Being under financial stress makes people extremely vulnerable to scams, whether in New York or elsewhere. The key is being aware, being educated and being skeptical. And of course, it never hurts to have an experienced New York bankruptcy attorney to check in with.
Here are five common mortgage scams that every New Yorker should know about. Of course, this isn’t a comprehensive list since the scam artists are always coming up with new and more creative ideas. But this is a good start.
1. Reverse mortgage scam
Senior citizens are frequent victims of reverse mortgage scams, which involve a third party promising to help set up a loan that enables the homeowner to live in their home for free while also getting cash in the form of a home loan. However, the scam artist sets it up in such a way that they end up keeping the money, and the homeowner is responsible for the new mortgage. If you do plan on doing a reverse mortgage, make sure it’s with a reputable broker.
2. Short-sale Fraud
A short-sale fraud is actually committed by a homeowner. A short-sale is where a mortgage lender allows a homeowner to sell its home for an amount that is less than the mortgage amount but which the lender accepts as full payment for the mortgage. However, if a homeowner makes this arrangement with the mortgage lender, but then sells the home for a higher price to a new buyer, the homeowner is committing short-sale fraud against the lender.
3. Builder bailout
Builder bailouts are often found in places where housing developments were built but many remain unpurchased and unoccupied. The scam involves collusion between the builder and a buyer. The builder sets up the transaction so that incentives are characterized as a down payment. The existence of a down payment then gives the impression that the property has equity in it, which increases the likelihood that the lender makes a loan to the buyer. This kind of manipulation by a builder and buyer is essentially a kickback and is a form of fraud.
4. Loan modification scam
There are too many non-lawyer services to count that offer to help homeowners obtain a loan modification. However, many of these charge large fees up-front (which is now illegal). And frequently the homeowners never see any benefit once they’ve made payment. A warning: Never pay any service up-front for loan modification services (or debt consolidation or reduction services either, for that matter).
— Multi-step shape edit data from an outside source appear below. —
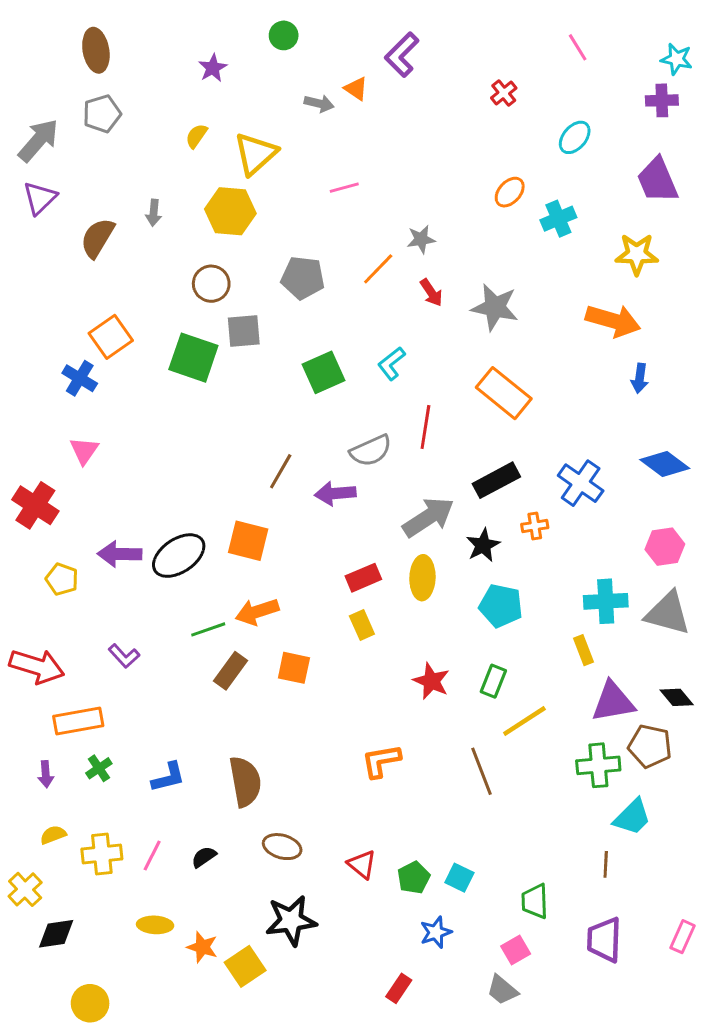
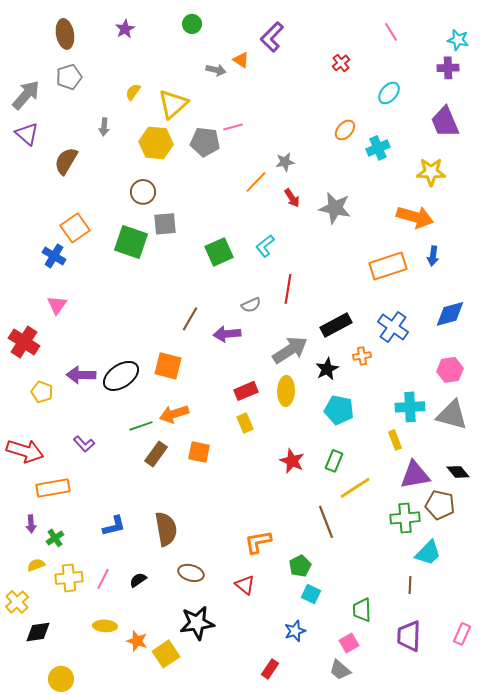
purple star: (213, 68) -> (125, 29), moved
purple triangle: (40, 198) -> (27, 134), turned -35
gray arrow: (154, 213) -> (104, 127), moved
gray pentagon: (303, 278) -> (205, 142), moved
orange rectangle: (504, 393) -> (388, 266), moved, turned -57
gray semicircle: (371, 451) -> (251, 305), size x0.7
blue diamond: (665, 464) -> (450, 314), turned -52
orange L-shape: (381, 761) -> (258, 542), moved
green cross: (99, 768) -> (55, 538), moved
green pentagon: (414, 878) -> (300, 566), moved

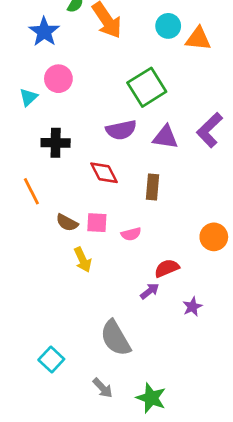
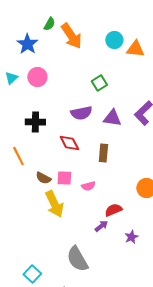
green square: (147, 87) -> (99, 83), size x0.6
cyan triangle: (29, 97) -> (11, 78), moved
yellow arrow: (83, 260) -> (54, 204), size x1.5

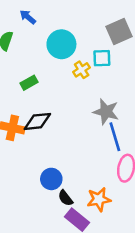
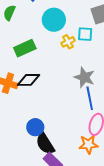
green rectangle: (29, 83) -> (25, 48), size x1.5
black semicircle: (65, 198) -> (45, 144), size x1.6
orange star: (99, 199) -> (88, 144), moved

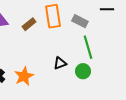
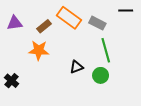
orange rectangle: (53, 16) -> (69, 18), turned -45
orange star: (24, 76) -> (39, 50), moved, turned 30

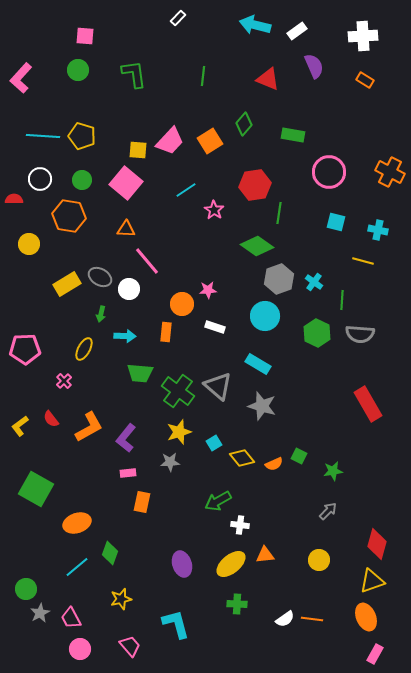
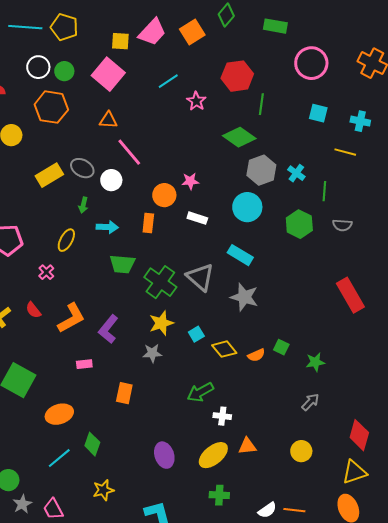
white circle: (40, 179) -> (38, 67), moved
gray semicircle: (360, 334) -> (342, 225), size x0.7
pink rectangle: (128, 473) -> (84, 364), moved

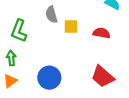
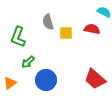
red semicircle: (102, 33) -> (92, 29), moved
green arrow: (11, 58) -> (28, 62), moved, turned -128

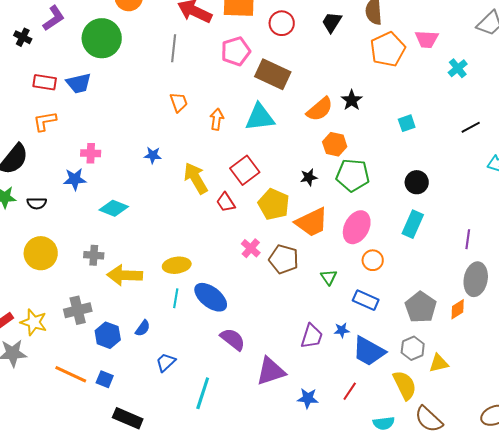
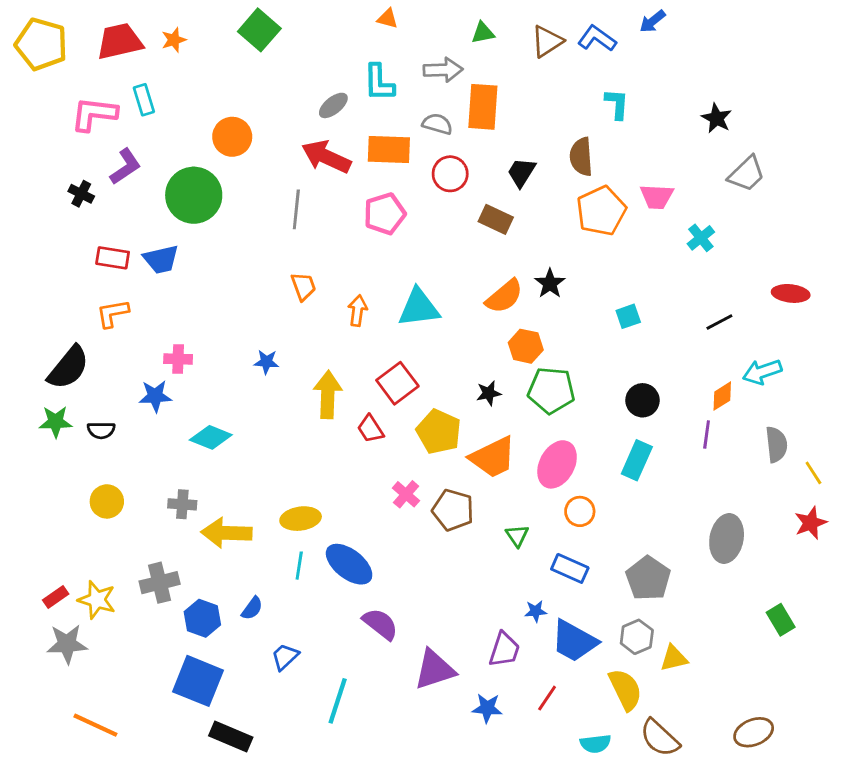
brown rectangle: (273, 74) -> (496, 219), moved, size x0.7
yellow arrow: (196, 178) -> (328, 395), turned 32
purple line: (468, 239) -> (707, 435), moved
yellow circle: (41, 253) -> (107, 501), size x0.7
orange diamond: (458, 309) -> (722, 396), moved
purple trapezoid: (312, 336) -> (504, 650), moved
orange line: (71, 374) -> (95, 725), moved
blue square: (105, 379) -> (198, 681), size x2.0

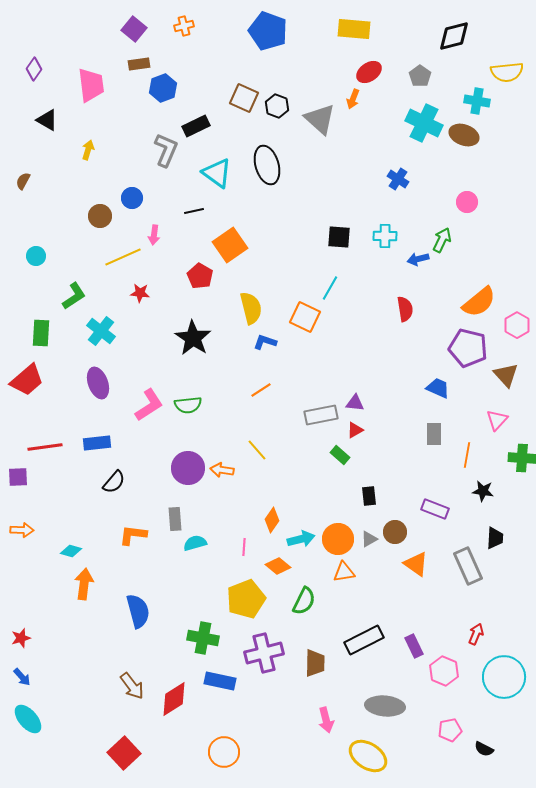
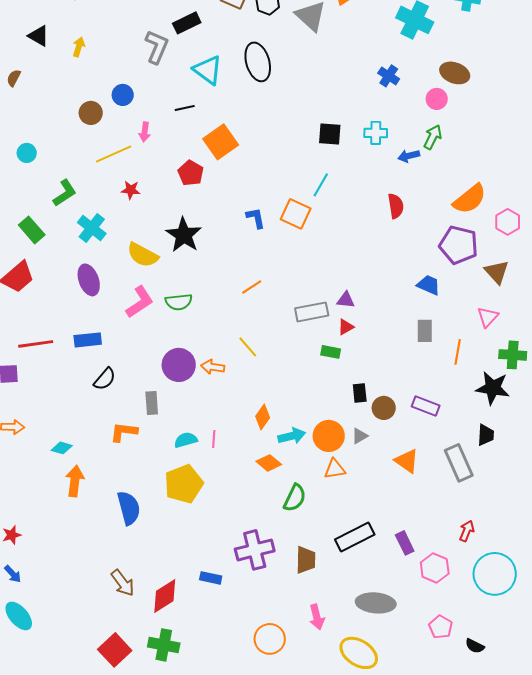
black triangle: (47, 120) -> (39, 36), moved
brown ellipse: (464, 135) -> (455, 73), moved
pink circle: (467, 202) -> (437, 99), moved
yellow semicircle: (251, 308) -> (143, 255), moved, turned 132
green rectangle: (41, 333) -> (32, 230), turned -44
blue L-shape: (265, 342) -> (256, 218), moved, turned 60
green rectangle: (340, 455) -> (331, 352), turned -30
black star: (483, 491) -> (493, 388), moved, size x1.6
gray rectangle: (175, 519) -> (152, 403), moved
brown circle: (395, 532) -> (384, 408), moved
pink line: (244, 547) -> (214, 439), moved
yellow pentagon: (246, 599) -> (184, 484), moved
green cross: (203, 638) -> (164, 645), moved
blue rectangle: (220, 681) -> (211, 578), size x0.7
pink pentagon: (450, 730) -> (441, 627), turned -30
orange circle: (224, 752) -> (270, 639), moved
While there are plenty of legitimate loan modification services, always be careful and check references as there are many that are not so reputable.
5. Affinity fraud
“Affinity” refers to affinity groups such as a religious group or ethnic or professional group. The scam artist might set up a scheme and then get members of that group involved in marketing the scheme. Or pretend to be a member of that group themselves. So you’re more likely to trust them if you’re a member of that group. So make sure to watch yourself, even amidst the communities in which you feel most comfortable.
The key, of course, is to always do good due diligence. If it involves money, it’s fair and reasonable to ask tough questions. Don’t worry about being embarrassed or being made to feel like you don’t have knowledge. If you don’t understand it, don’t give away your money.